Directions: The following entries should be restated word for word, pictures excluded.

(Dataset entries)
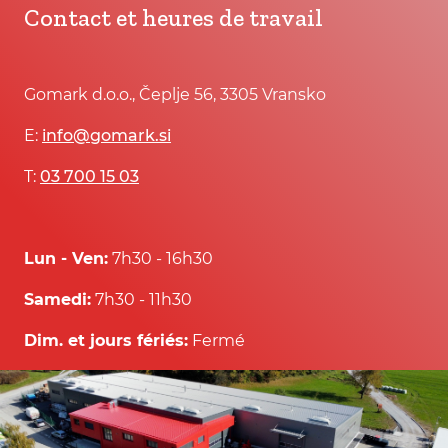
Contact et heures de travail
Gomark d.o.o., Čeplje 56, 3305 Vransko
E:
info@gomark.si
T:
03 700 15 03
Lun - Ven:
7h30 - 16h30
Samedi:
7h30 - 11h30
Dim. et jours fériés:
Fermé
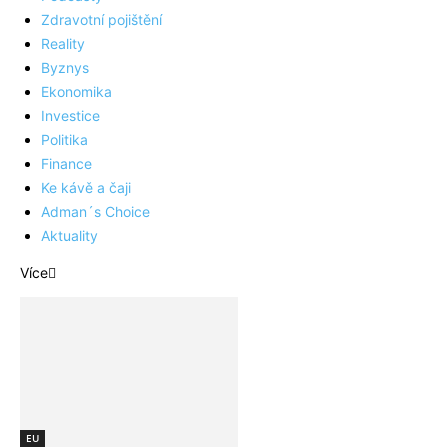
Zdravotní pojištění
Reality
Byznys
Ekonomika
Investice
Politika
Finance
Ke kávě a čaji
Adman´s Choice
Aktuality
Více
EU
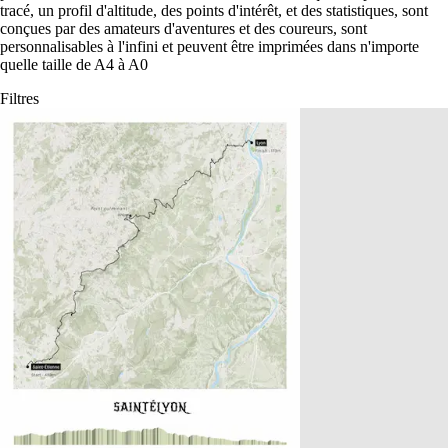
tracé, un profil d'altitude, des points d'intérêt, et des statistiques, sont
conçues par des amateurs d'aventures et des coureurs, sont
personnalisables à l'infini et peuvent être imprimées dans n'importe
quelle taille de A4 à A0
Filtres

Response below:
Contact et heures de travail
Gomark d.o.o., Čeplje 56, 3305 Vransko
E:
info@gomark.si
T:
03 700 15 03
Lun - Ven:
7h30 - 16h30
Samedi:
7h30 - 11h30
Dim. et jours fériés:
Fermé
Zdravotní pojištění
Reality
Byznys
Ekonomika
Investice
Politika
Finance
Ke kávě a čaji
Adman´s Choice
Aktuality
Více
EU
tracé, un profil d'altitude, des points d'intérêt, et des statistiques, sont
conçues par des amateurs d'aventures et des coureurs, sont
personnalisables à l'infini et peuvent être imprimées dans n'importe
quelle taille de A4 à A0
Filtres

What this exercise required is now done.